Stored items

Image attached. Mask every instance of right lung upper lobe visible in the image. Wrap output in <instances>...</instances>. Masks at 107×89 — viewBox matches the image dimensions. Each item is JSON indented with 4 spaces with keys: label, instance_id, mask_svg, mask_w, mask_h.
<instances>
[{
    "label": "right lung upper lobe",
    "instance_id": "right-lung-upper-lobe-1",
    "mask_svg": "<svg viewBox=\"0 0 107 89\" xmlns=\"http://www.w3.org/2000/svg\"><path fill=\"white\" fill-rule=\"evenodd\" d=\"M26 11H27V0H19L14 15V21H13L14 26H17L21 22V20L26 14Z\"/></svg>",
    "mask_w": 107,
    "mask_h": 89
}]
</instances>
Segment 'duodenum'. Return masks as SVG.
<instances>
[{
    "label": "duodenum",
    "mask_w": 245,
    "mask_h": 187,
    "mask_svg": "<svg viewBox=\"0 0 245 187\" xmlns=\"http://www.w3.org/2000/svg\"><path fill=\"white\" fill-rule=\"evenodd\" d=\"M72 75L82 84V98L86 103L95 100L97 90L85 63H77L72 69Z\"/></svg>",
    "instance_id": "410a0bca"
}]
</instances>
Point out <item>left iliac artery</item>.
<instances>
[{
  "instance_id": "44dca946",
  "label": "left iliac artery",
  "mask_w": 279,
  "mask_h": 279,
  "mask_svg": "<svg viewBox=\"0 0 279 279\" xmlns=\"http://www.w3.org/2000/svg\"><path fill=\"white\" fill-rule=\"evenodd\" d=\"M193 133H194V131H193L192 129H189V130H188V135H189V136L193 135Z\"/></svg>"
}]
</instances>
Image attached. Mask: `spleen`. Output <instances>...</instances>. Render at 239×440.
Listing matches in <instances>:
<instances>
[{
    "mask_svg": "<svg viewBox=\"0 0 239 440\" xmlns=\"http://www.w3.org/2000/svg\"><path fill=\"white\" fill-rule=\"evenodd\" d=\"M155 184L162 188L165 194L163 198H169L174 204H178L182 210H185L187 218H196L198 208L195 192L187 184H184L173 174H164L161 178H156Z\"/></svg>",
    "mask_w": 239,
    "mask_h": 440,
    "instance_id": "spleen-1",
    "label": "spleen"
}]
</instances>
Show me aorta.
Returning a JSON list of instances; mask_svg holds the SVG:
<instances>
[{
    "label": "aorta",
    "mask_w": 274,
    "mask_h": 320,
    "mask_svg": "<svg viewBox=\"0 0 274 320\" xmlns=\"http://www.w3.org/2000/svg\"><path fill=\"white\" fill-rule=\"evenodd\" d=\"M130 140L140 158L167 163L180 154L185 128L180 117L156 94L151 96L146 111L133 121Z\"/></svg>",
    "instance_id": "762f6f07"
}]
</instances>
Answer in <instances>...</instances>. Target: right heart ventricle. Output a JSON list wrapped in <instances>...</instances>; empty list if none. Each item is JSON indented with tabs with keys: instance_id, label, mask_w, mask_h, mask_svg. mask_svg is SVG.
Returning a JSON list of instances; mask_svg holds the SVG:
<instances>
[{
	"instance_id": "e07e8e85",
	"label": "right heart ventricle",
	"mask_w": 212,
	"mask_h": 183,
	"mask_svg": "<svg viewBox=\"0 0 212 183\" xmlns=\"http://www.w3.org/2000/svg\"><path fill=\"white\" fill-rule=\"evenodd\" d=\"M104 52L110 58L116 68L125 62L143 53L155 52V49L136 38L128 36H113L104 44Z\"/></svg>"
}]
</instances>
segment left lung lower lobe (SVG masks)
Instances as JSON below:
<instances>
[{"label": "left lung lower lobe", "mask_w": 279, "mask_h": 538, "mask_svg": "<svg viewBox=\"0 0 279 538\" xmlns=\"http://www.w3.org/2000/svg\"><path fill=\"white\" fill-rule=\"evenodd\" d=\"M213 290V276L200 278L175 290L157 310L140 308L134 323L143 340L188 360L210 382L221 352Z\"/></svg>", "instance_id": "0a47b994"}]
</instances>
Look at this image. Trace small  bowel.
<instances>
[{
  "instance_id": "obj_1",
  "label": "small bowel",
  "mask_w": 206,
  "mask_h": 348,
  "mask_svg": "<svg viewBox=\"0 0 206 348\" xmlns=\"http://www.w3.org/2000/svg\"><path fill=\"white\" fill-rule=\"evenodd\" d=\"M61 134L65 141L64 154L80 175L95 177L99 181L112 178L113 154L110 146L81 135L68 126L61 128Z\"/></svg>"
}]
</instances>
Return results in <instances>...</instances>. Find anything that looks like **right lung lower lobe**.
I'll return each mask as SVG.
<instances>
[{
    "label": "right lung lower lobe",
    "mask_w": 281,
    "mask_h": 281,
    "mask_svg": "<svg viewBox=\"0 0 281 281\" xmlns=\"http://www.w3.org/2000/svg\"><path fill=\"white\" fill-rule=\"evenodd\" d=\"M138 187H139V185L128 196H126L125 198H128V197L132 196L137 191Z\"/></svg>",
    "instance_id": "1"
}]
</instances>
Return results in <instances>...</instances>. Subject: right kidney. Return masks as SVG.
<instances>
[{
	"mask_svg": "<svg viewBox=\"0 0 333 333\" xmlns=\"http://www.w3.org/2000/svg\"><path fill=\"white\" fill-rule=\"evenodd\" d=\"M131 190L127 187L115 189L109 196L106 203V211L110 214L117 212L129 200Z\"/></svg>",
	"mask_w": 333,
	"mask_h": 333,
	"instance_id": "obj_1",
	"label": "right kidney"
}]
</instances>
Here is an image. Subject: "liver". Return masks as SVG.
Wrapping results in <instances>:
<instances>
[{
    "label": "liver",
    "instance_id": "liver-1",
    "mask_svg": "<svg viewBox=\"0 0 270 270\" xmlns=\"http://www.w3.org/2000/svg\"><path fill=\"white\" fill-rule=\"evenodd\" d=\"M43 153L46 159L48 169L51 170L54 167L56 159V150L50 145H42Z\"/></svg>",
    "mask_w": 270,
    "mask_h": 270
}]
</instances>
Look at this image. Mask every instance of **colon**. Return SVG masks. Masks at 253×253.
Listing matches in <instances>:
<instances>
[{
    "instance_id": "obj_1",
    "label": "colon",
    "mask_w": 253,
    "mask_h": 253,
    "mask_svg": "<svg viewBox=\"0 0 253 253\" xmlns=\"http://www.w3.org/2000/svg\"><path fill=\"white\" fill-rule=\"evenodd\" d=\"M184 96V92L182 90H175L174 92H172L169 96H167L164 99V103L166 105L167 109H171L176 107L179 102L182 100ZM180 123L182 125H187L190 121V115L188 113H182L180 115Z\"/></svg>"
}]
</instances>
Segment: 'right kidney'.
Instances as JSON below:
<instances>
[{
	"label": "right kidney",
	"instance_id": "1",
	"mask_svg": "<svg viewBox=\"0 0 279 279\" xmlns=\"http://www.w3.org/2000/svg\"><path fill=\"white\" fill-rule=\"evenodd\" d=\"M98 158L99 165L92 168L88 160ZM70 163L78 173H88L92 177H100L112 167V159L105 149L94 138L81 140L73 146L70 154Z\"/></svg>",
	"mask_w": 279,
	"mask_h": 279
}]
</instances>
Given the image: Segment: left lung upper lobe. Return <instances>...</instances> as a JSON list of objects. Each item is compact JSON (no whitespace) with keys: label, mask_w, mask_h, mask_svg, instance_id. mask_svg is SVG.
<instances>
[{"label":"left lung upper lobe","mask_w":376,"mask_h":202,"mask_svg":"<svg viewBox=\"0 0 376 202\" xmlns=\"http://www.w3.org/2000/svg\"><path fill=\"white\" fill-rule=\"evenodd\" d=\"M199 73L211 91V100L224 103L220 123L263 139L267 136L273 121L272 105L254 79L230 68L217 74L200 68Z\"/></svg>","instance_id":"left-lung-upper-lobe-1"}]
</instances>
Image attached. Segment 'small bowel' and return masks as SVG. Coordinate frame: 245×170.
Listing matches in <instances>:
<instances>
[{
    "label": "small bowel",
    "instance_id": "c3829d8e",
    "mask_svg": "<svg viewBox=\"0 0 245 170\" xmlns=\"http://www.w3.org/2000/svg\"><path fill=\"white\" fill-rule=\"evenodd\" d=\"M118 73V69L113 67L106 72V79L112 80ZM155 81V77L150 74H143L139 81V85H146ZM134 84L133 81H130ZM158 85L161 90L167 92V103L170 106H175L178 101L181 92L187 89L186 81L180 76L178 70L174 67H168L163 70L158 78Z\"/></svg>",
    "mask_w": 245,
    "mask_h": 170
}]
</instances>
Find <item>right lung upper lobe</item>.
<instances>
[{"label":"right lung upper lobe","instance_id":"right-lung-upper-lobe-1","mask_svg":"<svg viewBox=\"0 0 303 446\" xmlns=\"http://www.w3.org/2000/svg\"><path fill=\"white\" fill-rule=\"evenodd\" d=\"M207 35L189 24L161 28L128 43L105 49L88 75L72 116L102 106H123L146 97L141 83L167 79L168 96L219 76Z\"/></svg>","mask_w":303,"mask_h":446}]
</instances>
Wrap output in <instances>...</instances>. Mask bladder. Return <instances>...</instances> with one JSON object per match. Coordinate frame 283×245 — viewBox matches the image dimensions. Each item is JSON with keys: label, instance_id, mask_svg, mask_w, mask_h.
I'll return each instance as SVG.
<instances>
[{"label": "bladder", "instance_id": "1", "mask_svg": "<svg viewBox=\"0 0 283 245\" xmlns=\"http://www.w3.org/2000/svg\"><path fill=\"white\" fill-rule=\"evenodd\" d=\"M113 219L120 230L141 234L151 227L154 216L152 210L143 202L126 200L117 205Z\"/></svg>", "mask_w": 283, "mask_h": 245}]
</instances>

TO DO
The expected output is the run of lines from the one holding "Image attached. Segment" to the last line of the entries above, each reproduced character for character.

SOLUTION FOR THIS PROBLEM
Image attached. Segment 'small bowel' and return masks as SVG. Coordinate frame: 245×170.
Listing matches in <instances>:
<instances>
[{
    "label": "small bowel",
    "instance_id": "c3829d8e",
    "mask_svg": "<svg viewBox=\"0 0 245 170\" xmlns=\"http://www.w3.org/2000/svg\"><path fill=\"white\" fill-rule=\"evenodd\" d=\"M118 73V69L113 67L106 72V79L112 80ZM155 81V77L150 74H143L139 81V85H146ZM134 84L133 81H130ZM158 85L161 90L167 92V103L170 106H175L178 101L181 92L187 89L186 81L180 76L178 70L174 67H168L163 70L158 78Z\"/></svg>",
    "mask_w": 245,
    "mask_h": 170
}]
</instances>
Find <item>right lung upper lobe</item>.
<instances>
[{"label":"right lung upper lobe","instance_id":"right-lung-upper-lobe-1","mask_svg":"<svg viewBox=\"0 0 303 446\" xmlns=\"http://www.w3.org/2000/svg\"><path fill=\"white\" fill-rule=\"evenodd\" d=\"M207 35L189 24L161 28L128 43L105 49L88 75L72 116L102 106H123L146 97L141 83L167 79L168 96L219 76Z\"/></svg>","mask_w":303,"mask_h":446}]
</instances>
Wrap output in <instances>...</instances>. Mask bladder. Return <instances>...</instances> with one JSON object per match. Coordinate frame 283×245 — viewBox matches the image dimensions. Each item is JSON with keys: label, instance_id, mask_svg, mask_w, mask_h.
I'll return each instance as SVG.
<instances>
[{"label": "bladder", "instance_id": "1", "mask_svg": "<svg viewBox=\"0 0 283 245\" xmlns=\"http://www.w3.org/2000/svg\"><path fill=\"white\" fill-rule=\"evenodd\" d=\"M113 219L120 230L141 234L151 227L154 216L152 210L143 202L126 200L117 205Z\"/></svg>", "mask_w": 283, "mask_h": 245}]
</instances>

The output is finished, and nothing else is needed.